Top of Entries shown

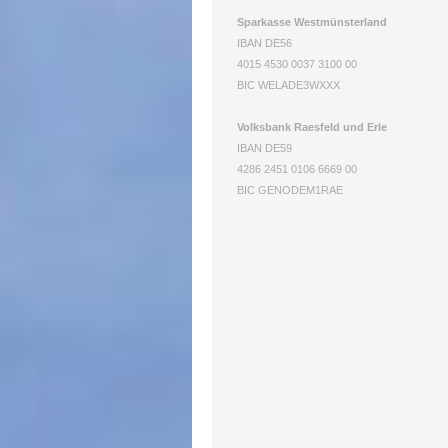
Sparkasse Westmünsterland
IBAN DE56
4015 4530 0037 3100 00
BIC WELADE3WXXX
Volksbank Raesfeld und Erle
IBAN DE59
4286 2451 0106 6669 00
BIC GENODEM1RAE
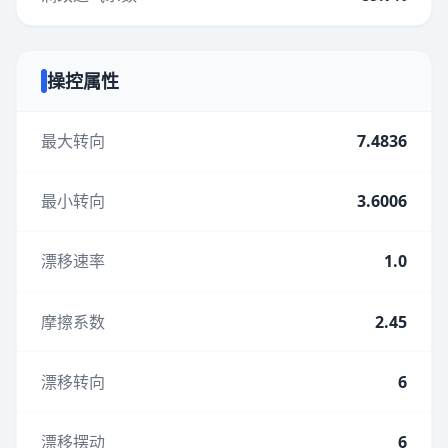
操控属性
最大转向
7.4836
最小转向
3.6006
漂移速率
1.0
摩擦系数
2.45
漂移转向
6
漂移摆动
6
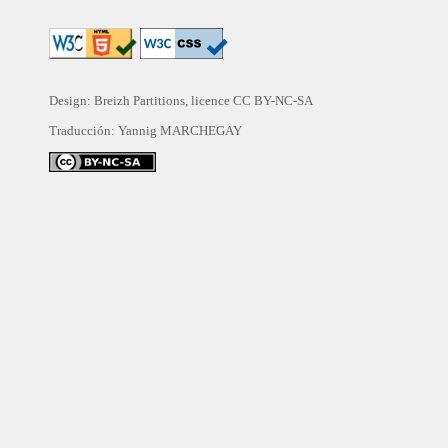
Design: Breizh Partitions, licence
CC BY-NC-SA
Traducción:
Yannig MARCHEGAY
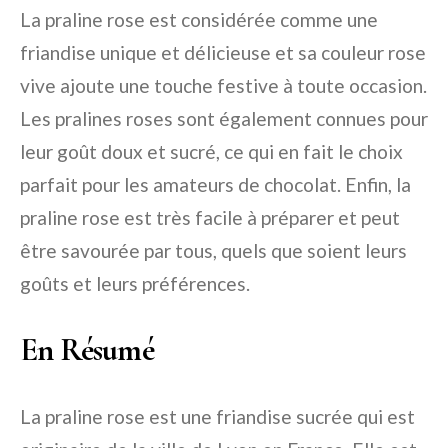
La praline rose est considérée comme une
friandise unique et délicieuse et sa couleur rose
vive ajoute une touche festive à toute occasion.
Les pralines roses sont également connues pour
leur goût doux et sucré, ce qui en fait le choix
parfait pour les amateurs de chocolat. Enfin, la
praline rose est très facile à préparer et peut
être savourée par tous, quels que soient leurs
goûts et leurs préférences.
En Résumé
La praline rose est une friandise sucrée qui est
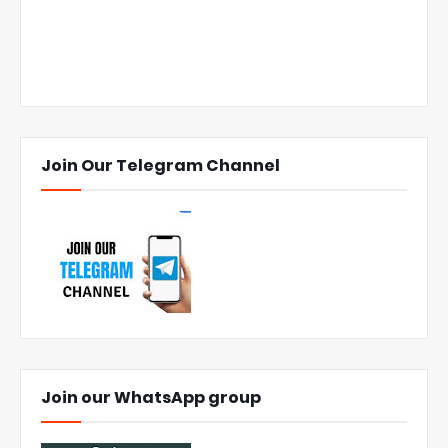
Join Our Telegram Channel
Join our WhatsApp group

Bottom of Entries shown
Top of Entries shown

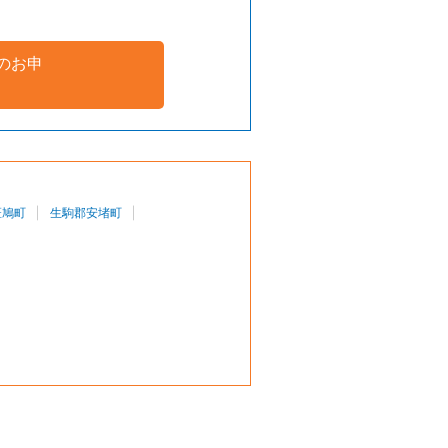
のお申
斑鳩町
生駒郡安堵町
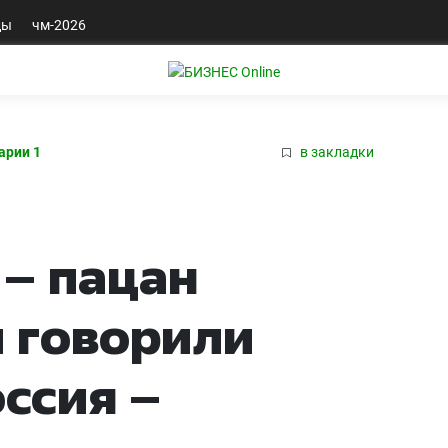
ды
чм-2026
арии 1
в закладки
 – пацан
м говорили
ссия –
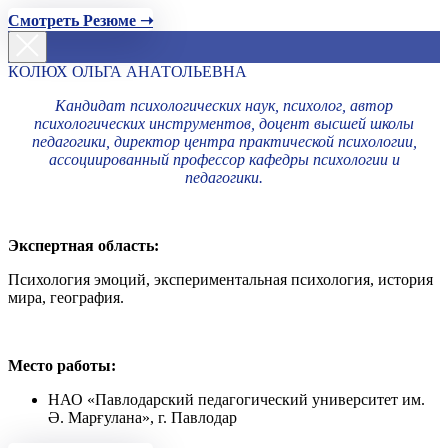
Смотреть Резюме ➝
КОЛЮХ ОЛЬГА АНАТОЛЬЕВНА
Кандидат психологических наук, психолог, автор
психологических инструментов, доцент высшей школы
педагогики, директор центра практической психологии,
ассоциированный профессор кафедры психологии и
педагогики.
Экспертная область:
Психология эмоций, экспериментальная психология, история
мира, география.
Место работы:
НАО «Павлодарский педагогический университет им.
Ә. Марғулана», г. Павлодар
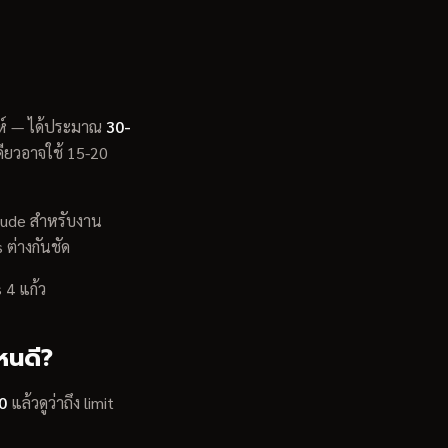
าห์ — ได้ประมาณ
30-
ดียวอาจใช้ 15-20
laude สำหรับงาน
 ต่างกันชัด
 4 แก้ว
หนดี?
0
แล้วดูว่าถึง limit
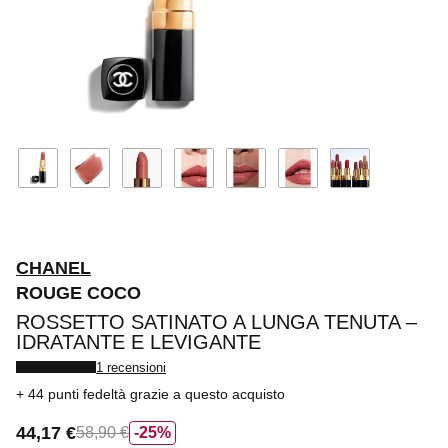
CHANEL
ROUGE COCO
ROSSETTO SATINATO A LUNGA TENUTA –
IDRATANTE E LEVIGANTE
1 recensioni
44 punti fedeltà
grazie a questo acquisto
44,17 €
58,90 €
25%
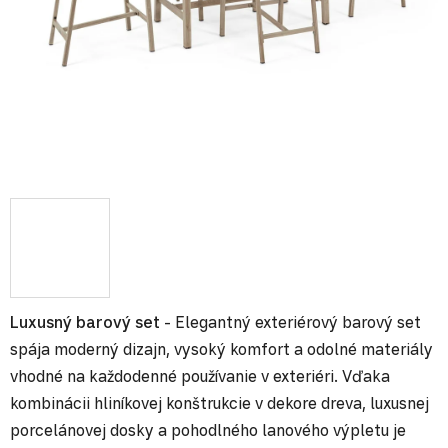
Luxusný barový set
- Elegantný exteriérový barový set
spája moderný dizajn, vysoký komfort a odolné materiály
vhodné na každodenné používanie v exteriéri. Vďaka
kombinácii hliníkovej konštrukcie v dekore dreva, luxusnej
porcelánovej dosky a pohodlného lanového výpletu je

Bottom of Entries shown

Task to complete: Please copy each line of the records above that holds the word "barový".

The completed task:
Luxusný barový set
- Elegantný exteriérový barový set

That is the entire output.